É neste contexto que a propósito de algumas medidas contidas na proposta de Lei do Orçamento do Estado para 2007, lemos nos jornais títulos sensacionalistas tais como "Orçamento cruel», «aumento da carga fiscal para os reformados e deficientes», fazendo um verdadeiro apelo prático para que as notícias sejam interiorizadas pelos seus títulos e não pelo seu conteúdo, cultivando, por essa via, julgamentos infundados quanto à matéria a que se aplicam.
Paradigma do que se afirma é o novo quadro fiscal enquadrador da tributação das pessoas portadoras de grau de deficiência superior a 60 por cento.
Antes de mais, assinale-se que ter a infelicidade de por efeito de deficiência genética ou adquirida, ver-se reduzido nas suas capacidades físicas é a maior penalização que qualquer cidadão pode ter.

O quadro jurídico aplicável aos cidadãos portadores de grau de deficiência superior a 60 por cento, consistia no direito que se reconhecia àqueles de ver deduzidos aos seus rendimentos obtidos por conta de outrem uma quantia correspondente a 50 por cento dos valores auferidos.
A existência de mecanismos que procurem pela via fiscal compensar o que a natureza negou ou as circunstâncias retiraram das capacidades físicas ou psíquicas dos cidadãos, acho completamente justificável e até louvável.

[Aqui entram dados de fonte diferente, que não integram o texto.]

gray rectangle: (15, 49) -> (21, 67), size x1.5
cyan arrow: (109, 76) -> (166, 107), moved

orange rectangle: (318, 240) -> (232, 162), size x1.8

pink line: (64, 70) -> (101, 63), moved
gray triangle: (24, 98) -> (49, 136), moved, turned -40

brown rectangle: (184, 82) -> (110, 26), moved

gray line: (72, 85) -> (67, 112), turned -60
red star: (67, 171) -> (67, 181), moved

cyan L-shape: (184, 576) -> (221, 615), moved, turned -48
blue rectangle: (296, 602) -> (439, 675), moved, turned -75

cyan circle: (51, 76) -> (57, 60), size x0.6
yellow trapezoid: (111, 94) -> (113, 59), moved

A forma como o quadro actual produz essa compensação, não pode de forma alguma merecer a concordância de pessoas que cultivem valores de equidade fiscal.
Menosprezando alguns abusos conhecidos do recurso imerecido do mecanismo, penso que ele deve envergonhar os cidadãos portadores de deficiência, pois, quando se pretende introduzir uma compensação, está-se, na verdade, a contemplar situações de verdadeira injustiça fiscal.

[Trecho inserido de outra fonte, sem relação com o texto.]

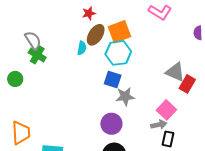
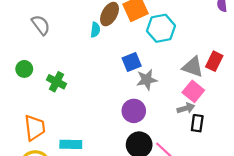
cyan hexagon: (118, 53) -> (161, 28), moved
green cross: (37, 55) -> (56, 82), moved
gray triangle: (175, 72) -> (193, 67), moved
blue square: (113, 79) -> (132, 62), turned -36

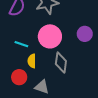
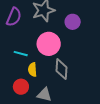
purple circle: (85, 34) -> (73, 22), moved

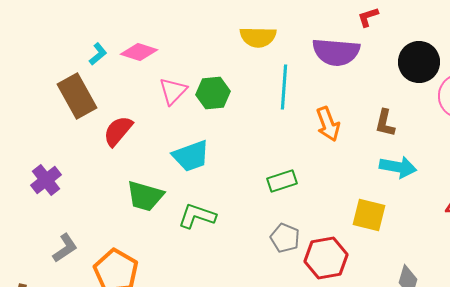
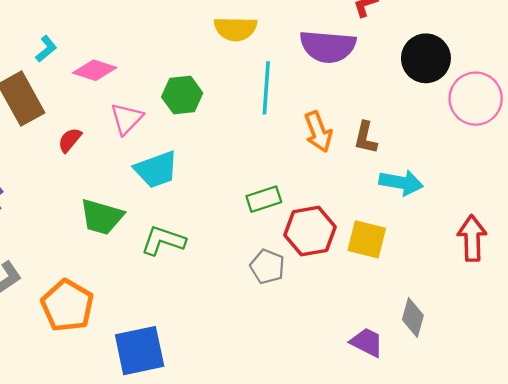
pink diamond: (139, 52) -> (95, 70), moved
pink triangle: (173, 91) -> (127, 119), moved
brown L-shape: (385, 123) -> (366, 138), moved
red semicircle: (118, 131) -> (70, 140), size x0.7
red hexagon: (326, 258) -> (310, 231), moved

Quais as razões que justificam que cidadãos portadores do mesmo tipo e nível de deficiência sejam tratados tão diferenciadamente pelo sistema em vigor?
Dois cidadãos que, por infortúnio da sorte, se vejam desprovidos, por exemplo, da sua mão direita, em que um tenha uma remuneração mensal de 2 500 euros e outro tenha uma remuneração mensal de 500 euros, pela mesma deficiência um vê deduzido, mensalmente, ao seu rendimento fiscal 1250 euros, enquanto outro vê deduzido

apenas 250 euros. O que é que se passará? Será que a um faz mais falta a mão do que a outro? Se o actual sistema valoriza uma mão, mensalmente a 1250 euros e outra, a 250 euros, o que é que justifica tal diferença?

Que me perdoem os cidadãos que têm a infelicidade de serem portadores de deficiência, mas o mecanismo que é proposto no Orçamento do Estado para 2007, é muito mais justo, pois trata da mesma maneira e com a mesma valorização, a mão do rico e a mão do pobre.

Julgo que as pessoas de bom senso não podem ter, quanto a este processo, uma leitura diferente da que se apresenta, salvaguardadas as situações em que é proibido pensar pela sua própria cabeça.

Se o valor não é adequado para compensar a diminuição da capacidade de angariar rendimentos que a deficiência provoca, então discuta-se esse valor, mas não se menospreze o mérito da medida.

É que perante tantos chavões, tantas frases feitas, parece que alguém ainda cultiva alguma lucidez de espírito esse parece ser o primeiro-ministro.